• _RECORDS PROVIDED_:
══════════════════════════════
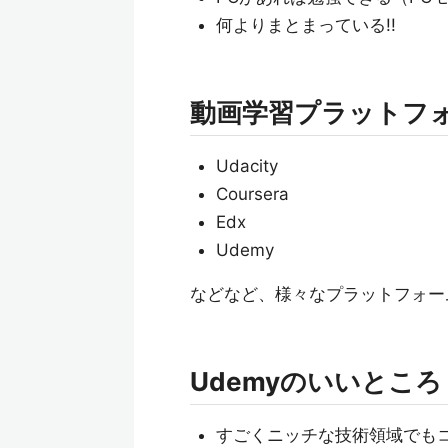
何よりまとまっている!!
動画学習プラットフ
Udacity
Coursera
Edx
Udemy
などなど、様々なプラットフォー
Udemyのいいところ
すごくニッチな技術領域でもコ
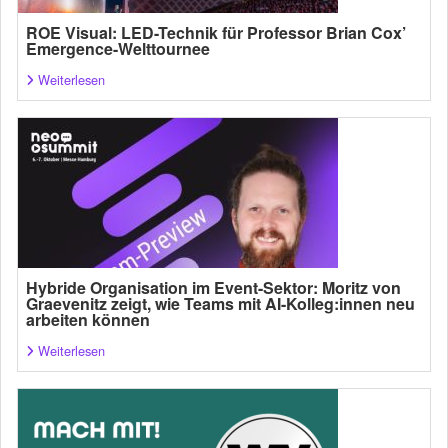
ROE Visual: LED-Technik für Professor Brian Cox’
Emergence-Welttournee
Weiterlesen
Hybride Organisation im Event-Sektor: Moritz von
Graevenitz zeigt, wie Teams mit AI-Kolleg:innen neu
arbeiten können
Weiterlesen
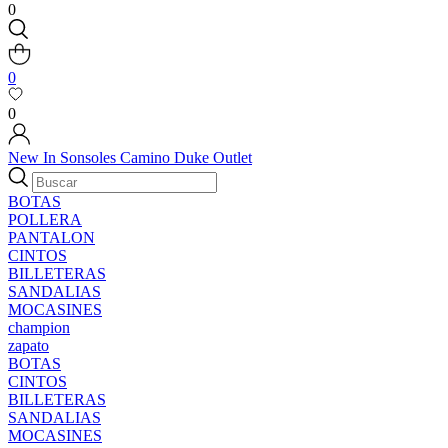
0
0
0
New In
Sonsoles
Camino
Duke
Outlet
BOTAS
POLLERA
PANTALON
CINTOS
BILLETERAS
SANDALIAS
MOCASINES
champion
zapato
BOTAS
CINTOS
BILLETERAS
SANDALIAS
MOCASINES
══════════════════════════════
• _TO DO_:
Repeat the data exactly in full, omitting its pictures.

• _REPLY TO THE TASK_:
何よりまとまっている!!
動画学習プラットフ
Udacity
Coursera
Edx
Udemy
などなど、様々なプラットフォー
Udemyのいいところ
すごくニッチな技術領域でもコ
ROE Visual: LED-Technik für Professor Brian Cox’
Emergence-Welttournee
Weiterlesen
Hybride Organisation im Event-Sektor: Moritz von
Graevenitz zeigt, wie Teams mit AI-Kolleg:innen neu
arbeiten können
Weiterlesen
0
0
0
New In
Sonsoles
Camino
Duke
Outlet
BOTAS
POLLERA
PANTALON
CINTOS
BILLETERAS
SANDALIAS
MOCASINES
champion
zapato
BOTAS
CINTOS
BILLETERAS
SANDALIAS
MOCASINES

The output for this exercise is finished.